A next-generation surgical robotic system has been developed in Cambridge, UK. It will be used on NHS patients for the first time next year.
The Versius robot seen here was designed and built by CMR Surgical, formed in 2014, whose five founders brought with them global experience across the diverse disciplines of surgery, medical device development, start-ups and commercialisation. In June 2018, the company announced a record-breaking financing round that raised $100m in total, Europe’s largest private Series B medical device funding raise.

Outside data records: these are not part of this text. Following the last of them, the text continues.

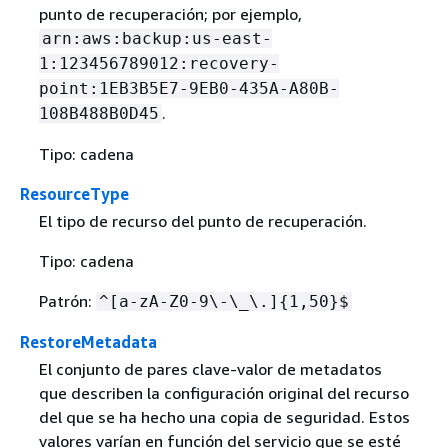
punto de recuperación; por ejemplo,
arn:aws:backup:us-east-
1:123456789012:recovery-
point:1EB3B5E7-9EB0-435A-A80B-
.
108B488B0D45
Tipo: cadena
ResourceType
El tipo de recurso del punto de recuperación.
Tipo: cadena
Patrón:
^[a-zA-Z0-9\-\_\.]
{
1,50}$
RestoreMetadata
El conjunto de pares clave-valor de metadatos
que describen la configuración original del recurso
del que se ha hecho una copia de seguridad. Estos
valores varían en función del servicio que se esté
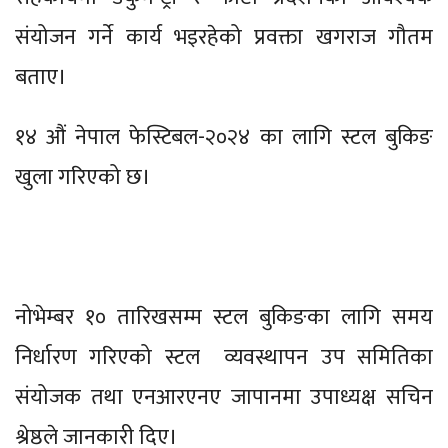
संयोजन गर्ने कार्य भइरहेको प्रवक्ता खगराज गौतम
बताए।
१४ औं नेपाल फेस्टिबल-२०२४ का लागि स्टल बुकिङ
खुला गरिएको छ।
नोभेम्बर १० तारिखसम्म स्टल बुकिङका लागि समय
निर्धारण गरिएको स्टल व्यवस्थापन उप समितिका
संयोजक तथा एनआरएनए जापानमा उपाध्यक्ष सचिन
श्रेष्ठले जानकारी दिए।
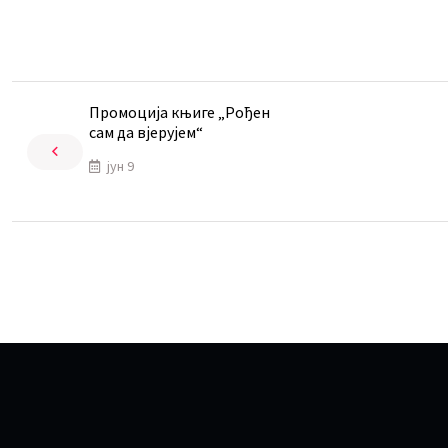
Промоција књиге „Рођен
сам да вјерујем“
јун 9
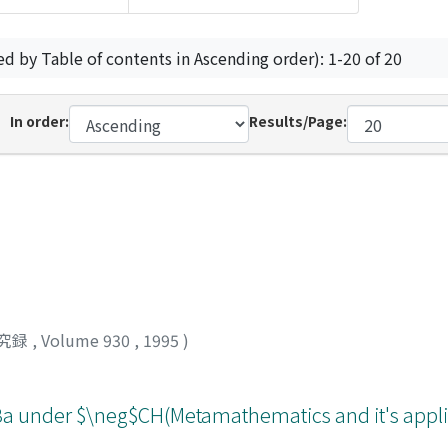
ed by Table of contents in Ascending order): 1-20 of 20
In order:
Results/Page:
究録
,
Volume 930
,
1995
)
cBa under $\neg$CH(Metamathematics and it's appli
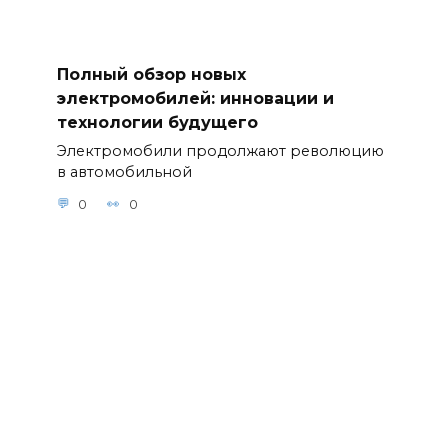
Полный обзор новых
электромобилей: инновации и
технологии будущего
Электромобили продолжают революцию
в автомобильной
0
0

CMR’s stated aim is “to make minimal access surgery available to all”, by creating “a paradigm shift in robotic-assisted surgery”. Minimal access surgery (sometimes known as keyhole or minimally invasive surgery) is an alternative to open surgery that was first pioneered around 40 years ago. For patients and healthcare providers alike, the benefits are numerous and compelling – reduced trauma, faster recovery and improved clinical outcomes. For example, the risk of infection from a robotically assisted hysterectomy is reduced by almost a factor of three compared with open surgery (from 6.5% to 2.2%).
There are an estimated six million open surgery procedures each year that could be performed using minimal access surgery. CMR Surgical believes that robotics opens up the potential for millions more people to benefit from laparoscopic surgery.

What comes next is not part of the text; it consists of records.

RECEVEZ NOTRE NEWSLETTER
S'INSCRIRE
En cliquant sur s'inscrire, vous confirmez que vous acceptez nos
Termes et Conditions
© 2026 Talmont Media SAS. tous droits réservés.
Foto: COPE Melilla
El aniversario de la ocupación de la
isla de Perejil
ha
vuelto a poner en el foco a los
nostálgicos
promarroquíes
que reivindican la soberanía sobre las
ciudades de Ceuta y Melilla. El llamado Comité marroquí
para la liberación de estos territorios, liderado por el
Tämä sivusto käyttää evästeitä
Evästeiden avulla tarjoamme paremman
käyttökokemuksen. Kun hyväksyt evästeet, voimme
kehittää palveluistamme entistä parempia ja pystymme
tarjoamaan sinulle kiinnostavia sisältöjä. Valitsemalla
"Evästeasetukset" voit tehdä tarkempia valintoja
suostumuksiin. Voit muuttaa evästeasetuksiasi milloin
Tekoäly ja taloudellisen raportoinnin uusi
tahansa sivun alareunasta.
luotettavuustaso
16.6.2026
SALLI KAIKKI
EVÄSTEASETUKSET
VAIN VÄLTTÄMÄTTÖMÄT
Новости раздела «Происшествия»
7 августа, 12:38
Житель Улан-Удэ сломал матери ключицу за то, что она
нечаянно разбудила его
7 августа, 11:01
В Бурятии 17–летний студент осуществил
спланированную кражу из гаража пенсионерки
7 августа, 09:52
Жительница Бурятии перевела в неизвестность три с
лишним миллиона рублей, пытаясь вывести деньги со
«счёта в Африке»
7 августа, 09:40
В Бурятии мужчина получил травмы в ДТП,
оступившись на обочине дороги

Versius, developed by CMR’s team of 100 scientists and engineers, is designed to meet the complex requirements of laparoscopic surgery and is intended to be used across a range of surgical specialities. Versatile and highly capable, its small and modular form factor and individually cart-mounted arms allow it to be moved effortlessly around the operating room, between operating suites and even hospitals. This combination of adaptability and portability allows hospital administrators to drive up utilisation of their robotics programme, improving hospital efficiency and clinical outcomes.
Versius mimics the dexterity and range of movement in the surgeon’s own hand and wrist, and is designed to be flexible enough to handle the majority of laparoscopic procedures. With 3D HD vision, easy-to-adopt instrument control and a choice of ergonomic working positions, the open surgeon console has been designed to reduce stress and fatigue; offering the potential to prolong a surgeon’s career. In addition, the versatility of the system and compelling commercial model allows healthcare providers to offer the benefits of robotic-assisted procedures in a cost-effective way.

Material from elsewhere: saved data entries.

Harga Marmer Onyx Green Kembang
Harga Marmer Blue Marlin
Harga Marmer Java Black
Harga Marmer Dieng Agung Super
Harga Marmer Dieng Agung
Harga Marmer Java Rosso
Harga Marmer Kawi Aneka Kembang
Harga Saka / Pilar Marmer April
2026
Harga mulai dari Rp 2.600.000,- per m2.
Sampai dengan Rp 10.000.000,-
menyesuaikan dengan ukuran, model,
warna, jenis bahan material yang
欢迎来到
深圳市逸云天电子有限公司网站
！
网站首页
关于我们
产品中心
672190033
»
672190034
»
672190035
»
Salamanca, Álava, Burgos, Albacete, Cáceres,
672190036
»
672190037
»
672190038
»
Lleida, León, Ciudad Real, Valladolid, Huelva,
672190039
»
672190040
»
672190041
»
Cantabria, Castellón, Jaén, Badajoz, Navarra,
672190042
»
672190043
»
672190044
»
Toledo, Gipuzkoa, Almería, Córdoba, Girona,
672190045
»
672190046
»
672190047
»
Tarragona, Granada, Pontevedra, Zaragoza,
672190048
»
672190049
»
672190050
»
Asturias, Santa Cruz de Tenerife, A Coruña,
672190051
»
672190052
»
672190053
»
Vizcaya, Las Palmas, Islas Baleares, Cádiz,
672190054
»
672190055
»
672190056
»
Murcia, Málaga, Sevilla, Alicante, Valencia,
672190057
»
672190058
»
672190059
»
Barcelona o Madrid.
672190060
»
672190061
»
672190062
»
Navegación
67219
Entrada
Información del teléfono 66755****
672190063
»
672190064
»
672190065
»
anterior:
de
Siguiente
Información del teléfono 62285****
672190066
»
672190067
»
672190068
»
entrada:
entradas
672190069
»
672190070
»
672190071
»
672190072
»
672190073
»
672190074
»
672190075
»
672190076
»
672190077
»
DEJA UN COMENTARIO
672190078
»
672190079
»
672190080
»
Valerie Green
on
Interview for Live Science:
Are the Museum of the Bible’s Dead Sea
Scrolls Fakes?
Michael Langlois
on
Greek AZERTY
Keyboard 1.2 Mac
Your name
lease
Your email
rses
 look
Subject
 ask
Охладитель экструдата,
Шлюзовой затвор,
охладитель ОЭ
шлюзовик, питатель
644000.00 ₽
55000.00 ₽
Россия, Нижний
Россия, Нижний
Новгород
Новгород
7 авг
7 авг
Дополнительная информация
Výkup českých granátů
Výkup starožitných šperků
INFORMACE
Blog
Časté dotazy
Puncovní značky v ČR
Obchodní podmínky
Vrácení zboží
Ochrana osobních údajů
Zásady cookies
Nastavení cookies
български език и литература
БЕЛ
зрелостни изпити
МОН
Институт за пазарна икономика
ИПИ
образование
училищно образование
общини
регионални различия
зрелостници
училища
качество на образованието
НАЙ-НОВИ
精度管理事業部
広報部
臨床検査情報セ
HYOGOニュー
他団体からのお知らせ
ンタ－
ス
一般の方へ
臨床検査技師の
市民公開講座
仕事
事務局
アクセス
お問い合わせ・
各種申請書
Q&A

“It takes around 80 hours to teach suturing with manual laparoscopic tools and some surgeons find it impossible to master,” said Addenbrooke’s Hospital surgeon Mark Slack, a co-founder of CMR Surgical. “By contrast, it takes half an hour to teach using Versius – this will enable many more surgeons to deliver the benefits of keyhole surgery.”
The Versius machine is a rival to the American da Vinci system. CMR expects to introduce their new robotic system to hospitals within the next six months, beginning in the UK and Europe, then with international expansion shortly afterwards. The $4bn global market for surgical robots is predicted to increase five-fold to reach $20bn by 2024.
“Surgeons will remain in control, but as we develop the human-robot interface there may be simple parts of an operation, such as suturing or closing a wound that may be automated,” said Dr Hachach-Haram, a member of the Royal College of Surgeons’ Commission on the Future of Surgery.
In the coming decades, much greater advances may arrive. A large survey of experts in artificial intelligence, conducted last year, suggested that robotic surgery could be fully automated by 2053.